═════ Exercise data

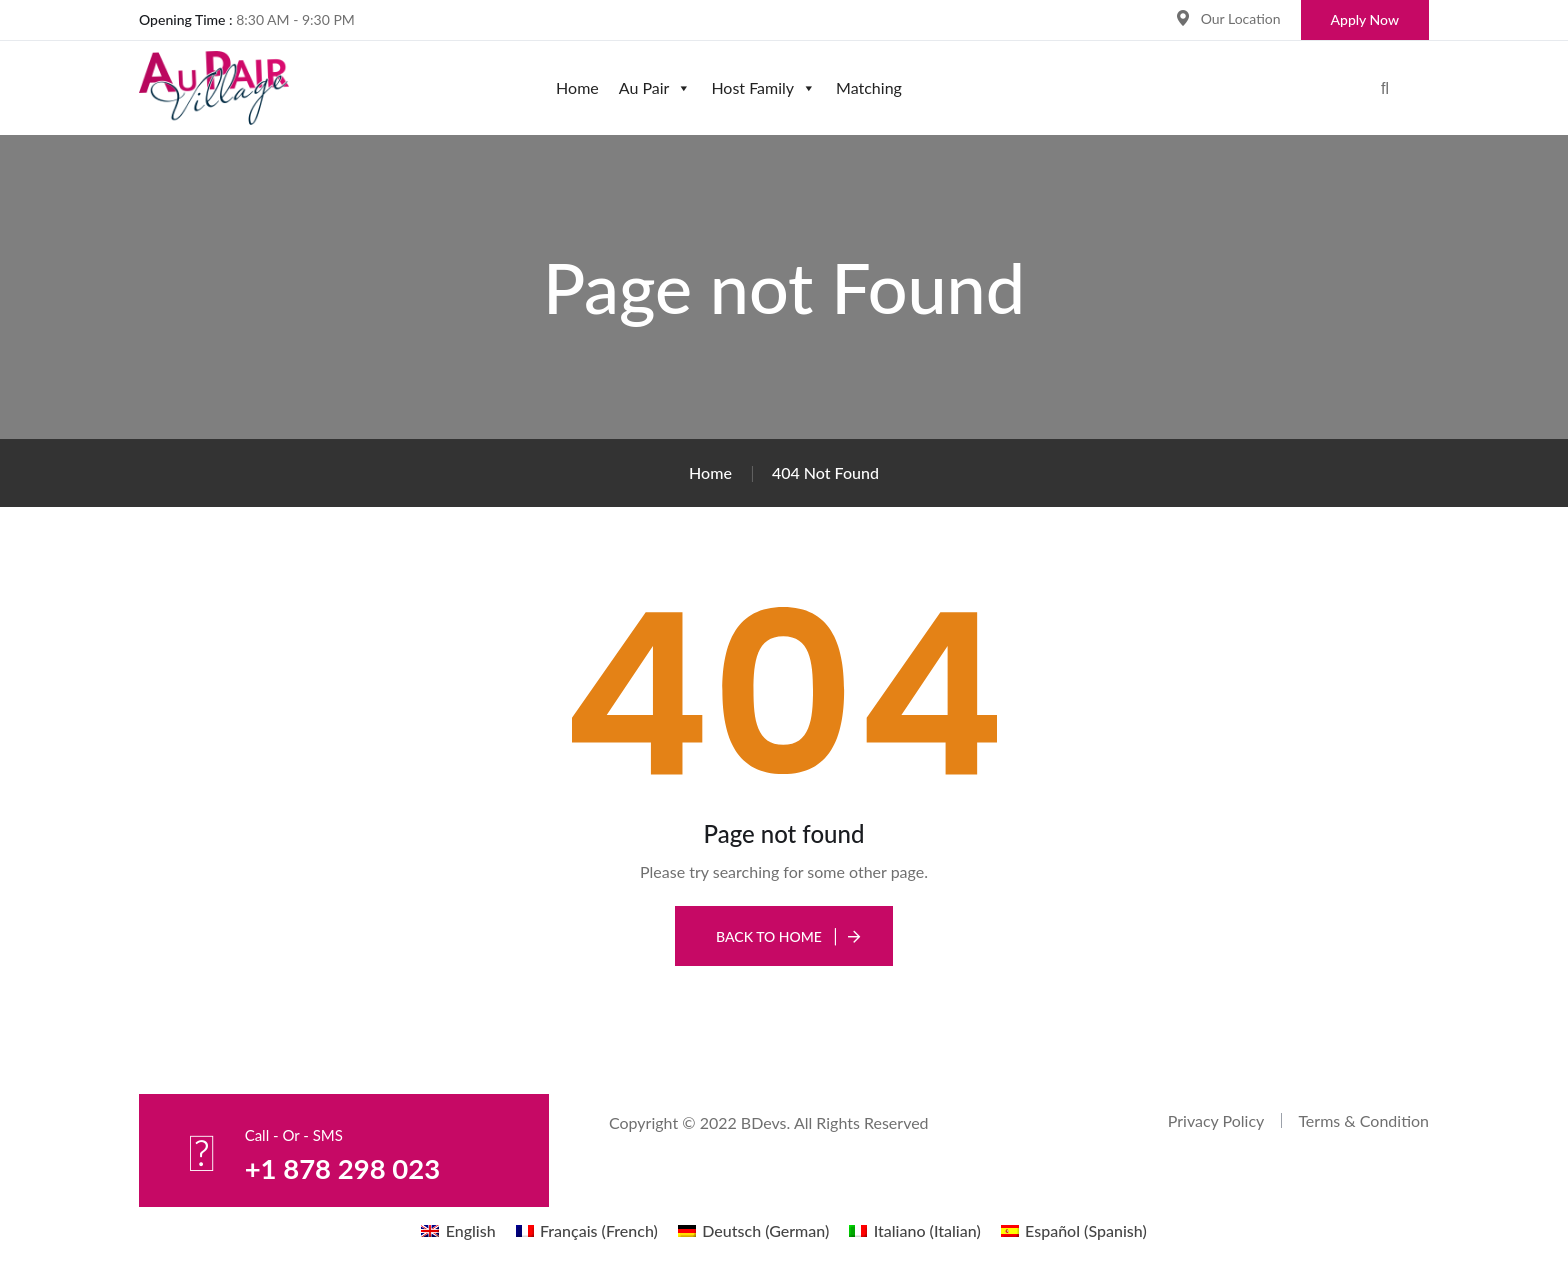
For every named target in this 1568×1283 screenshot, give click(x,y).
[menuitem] (458, 1230)
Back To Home (769, 936)
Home (577, 87)
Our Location (1241, 18)
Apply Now (1365, 19)
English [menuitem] (471, 1230)
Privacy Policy (1216, 1120)
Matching (869, 87)
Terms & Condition (1363, 1120)
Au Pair (655, 87)
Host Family (763, 87)
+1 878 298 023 (351, 1167)
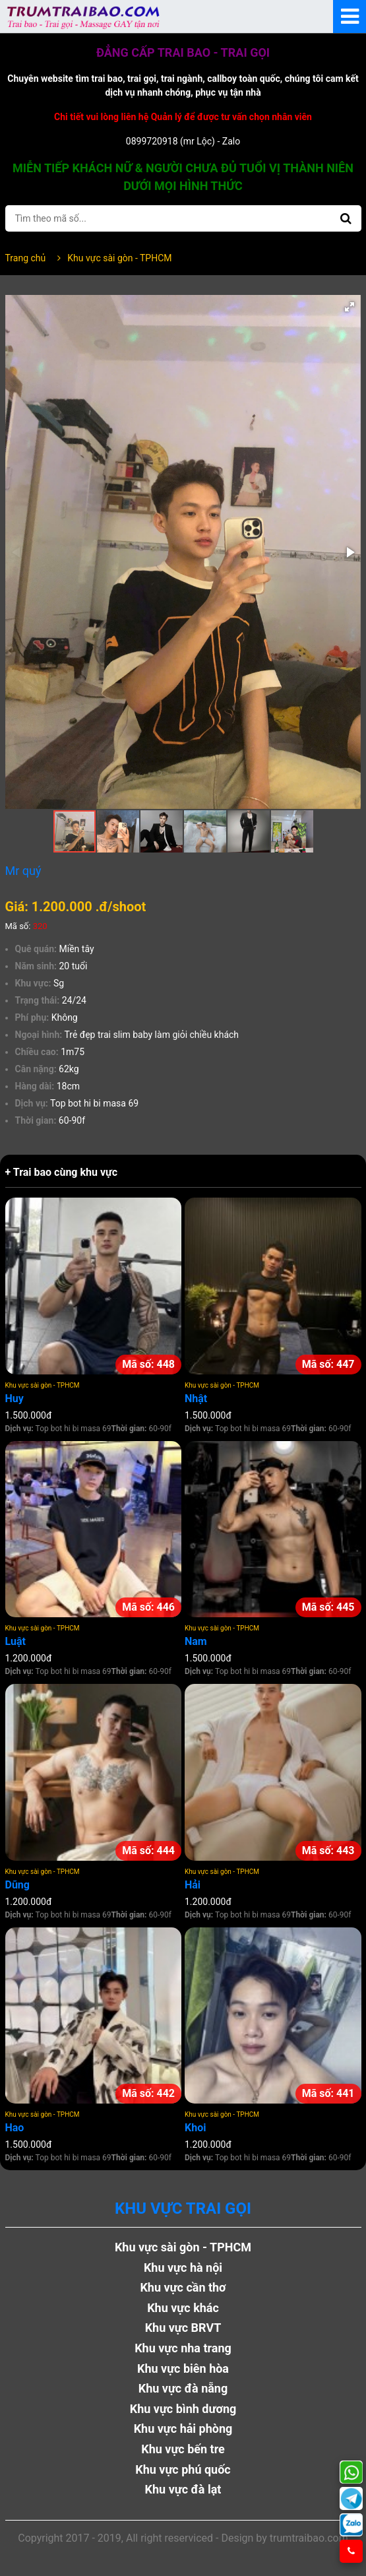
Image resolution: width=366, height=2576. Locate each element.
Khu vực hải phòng (183, 2428)
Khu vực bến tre (183, 2449)
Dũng (17, 1885)
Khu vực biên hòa (183, 2368)
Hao (14, 2127)
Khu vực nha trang (183, 2348)
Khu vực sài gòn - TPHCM (42, 1385)
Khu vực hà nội (183, 2267)
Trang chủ (25, 258)
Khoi (195, 2127)
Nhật (196, 1398)
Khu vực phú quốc (183, 2469)
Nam (196, 1641)
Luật (15, 1641)
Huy (14, 1398)
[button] (349, 306)
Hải (192, 1885)
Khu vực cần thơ (183, 2287)
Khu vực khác (183, 2308)
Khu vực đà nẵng (183, 2388)
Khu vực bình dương (183, 2409)
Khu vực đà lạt (183, 2489)
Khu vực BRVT (183, 2327)
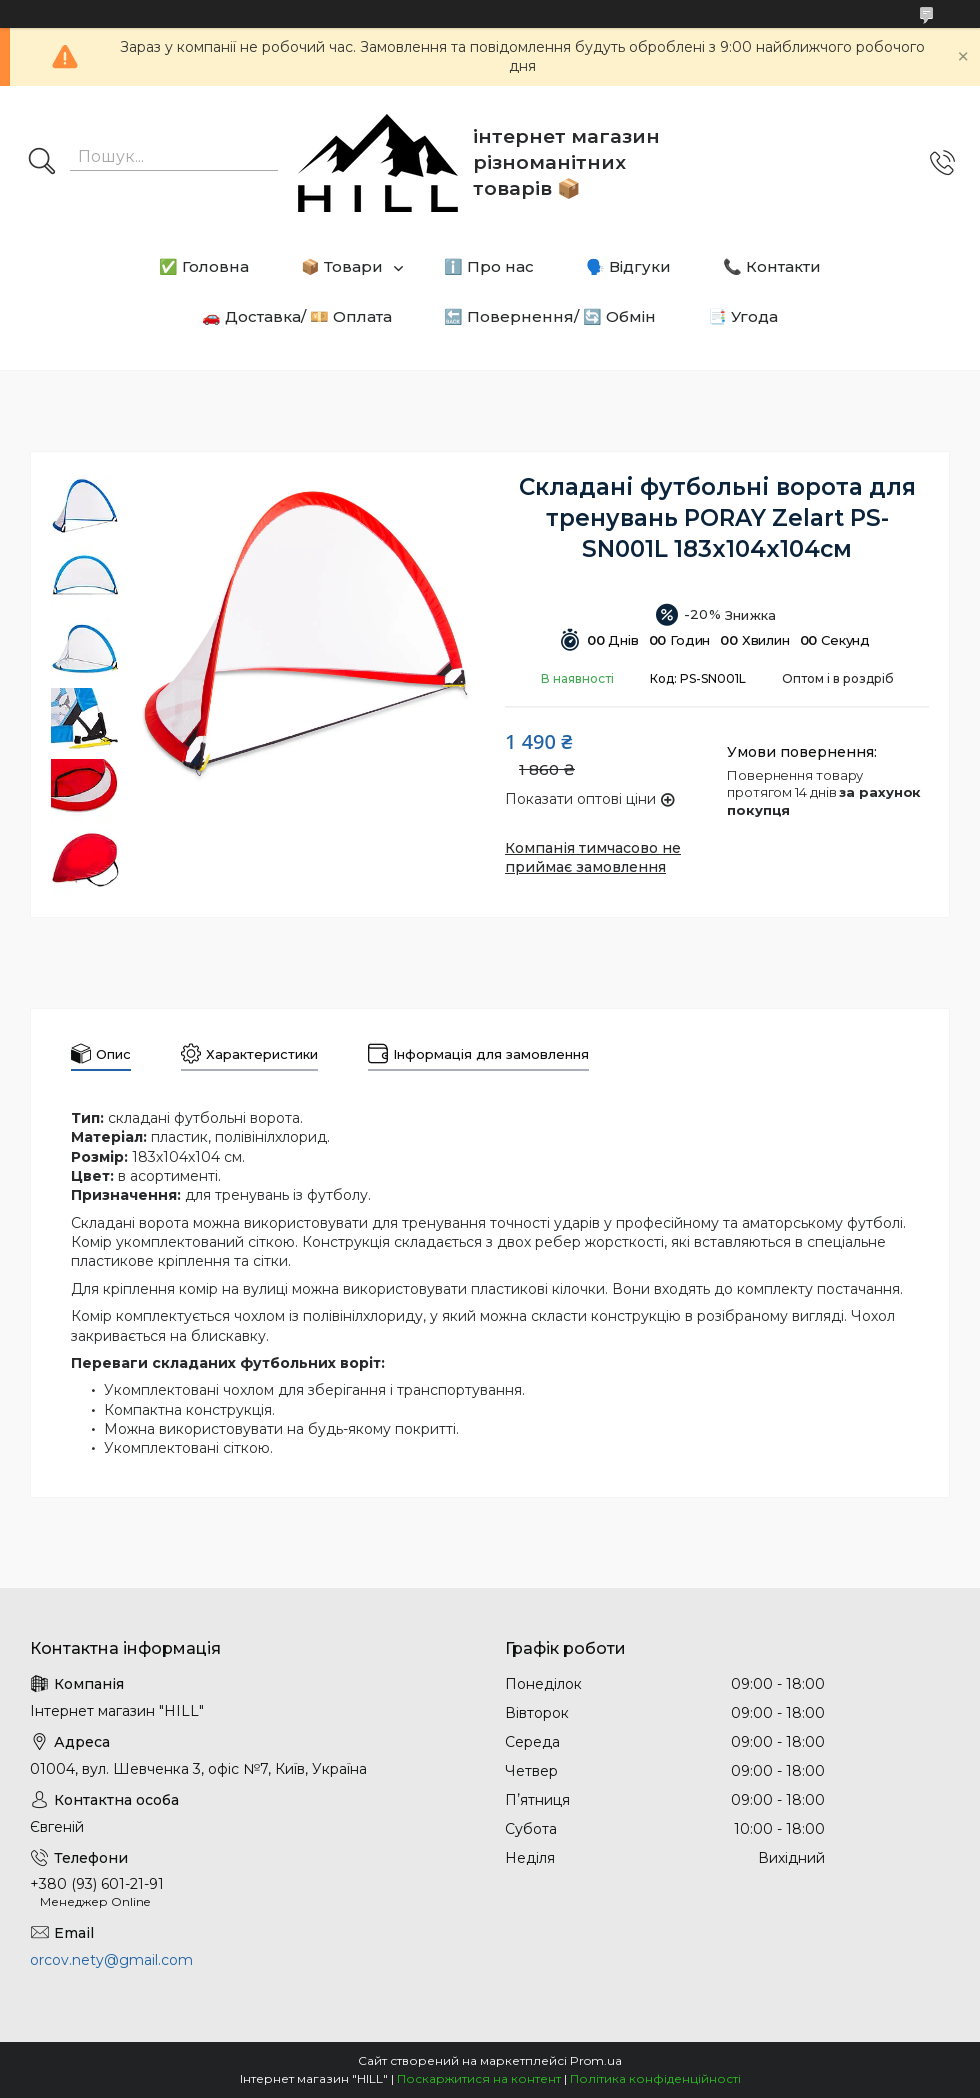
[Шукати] (42, 163)
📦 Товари (342, 266)
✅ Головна (204, 266)
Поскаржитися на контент (479, 2078)
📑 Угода (743, 316)
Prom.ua (596, 2060)
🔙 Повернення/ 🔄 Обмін (550, 316)
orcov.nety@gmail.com (111, 1960)
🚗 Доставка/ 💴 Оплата (297, 316)
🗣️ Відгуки (628, 266)
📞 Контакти (772, 266)
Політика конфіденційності (655, 2078)
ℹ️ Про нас (489, 266)
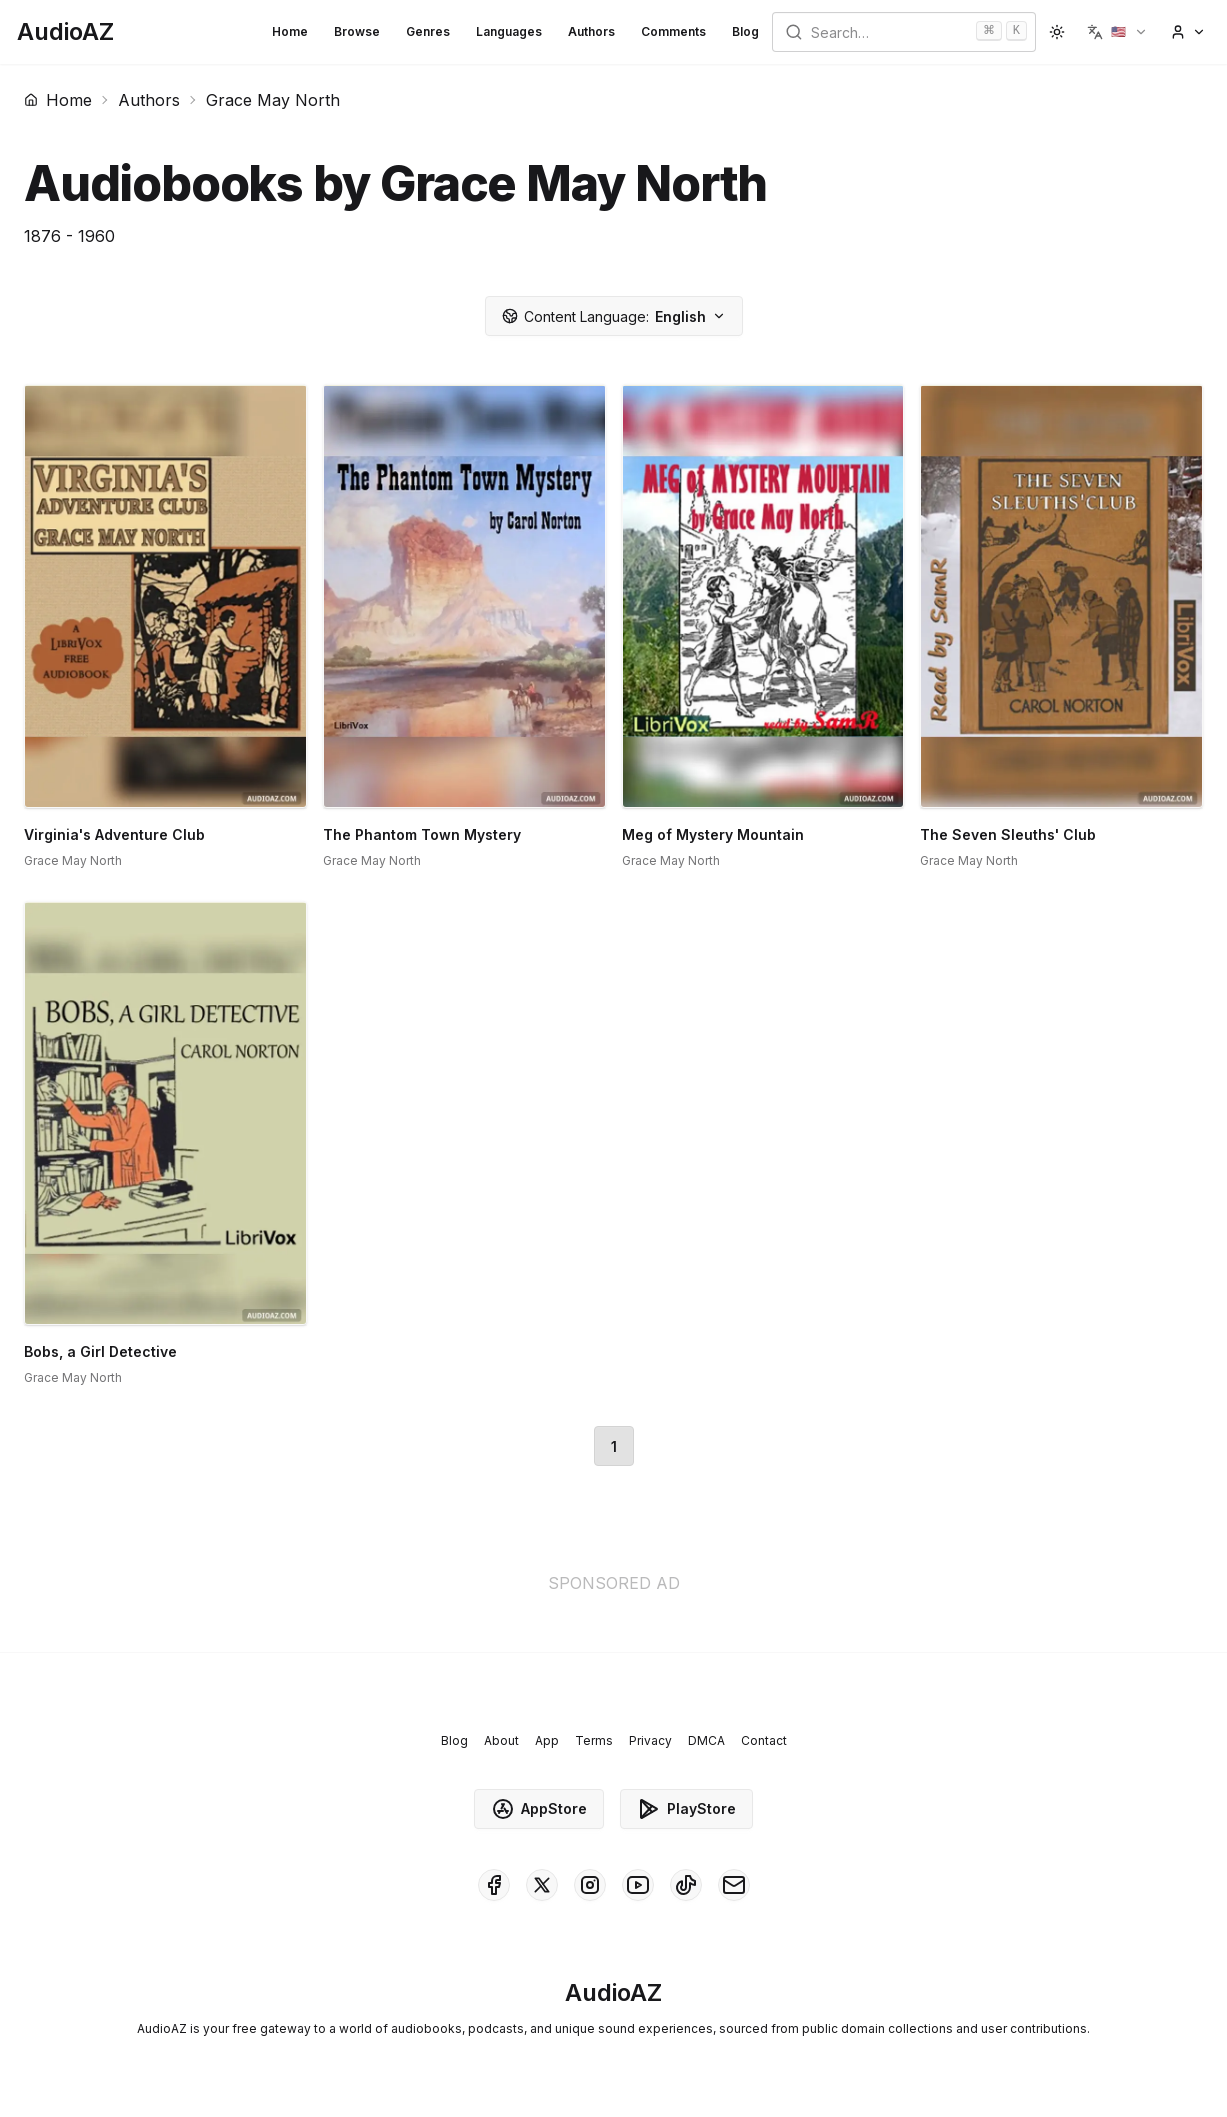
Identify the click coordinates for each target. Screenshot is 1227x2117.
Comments (673, 31)
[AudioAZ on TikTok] (686, 1885)
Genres (428, 31)
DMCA (706, 1740)
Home (290, 31)
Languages (509, 31)
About (501, 1740)
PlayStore (686, 1809)
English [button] (614, 316)
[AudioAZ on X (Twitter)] (542, 1885)
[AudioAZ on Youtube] (638, 1885)
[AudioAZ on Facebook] (494, 1885)
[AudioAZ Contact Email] (734, 1885)
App (547, 1740)
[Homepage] (65, 32)
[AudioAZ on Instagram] (590, 1885)
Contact (764, 1740)
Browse (357, 31)
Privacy (650, 1740)
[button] (1117, 32)
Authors (591, 31)
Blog (745, 31)
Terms (594, 1740)
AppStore (539, 1809)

══════════

__Exercise__
For every line of the material above that contains the word "AudioAZ", show the line.

__Task output__
[AudioAZ on TikTok] (686, 1885)
[AudioAZ on X (Twitter)] (542, 1885)
[AudioAZ on Youtube] (638, 1885)
[AudioAZ on Facebook] (494, 1885)
[AudioAZ Contact Email] (734, 1885)
[AudioAZ on Instagram] (590, 1885)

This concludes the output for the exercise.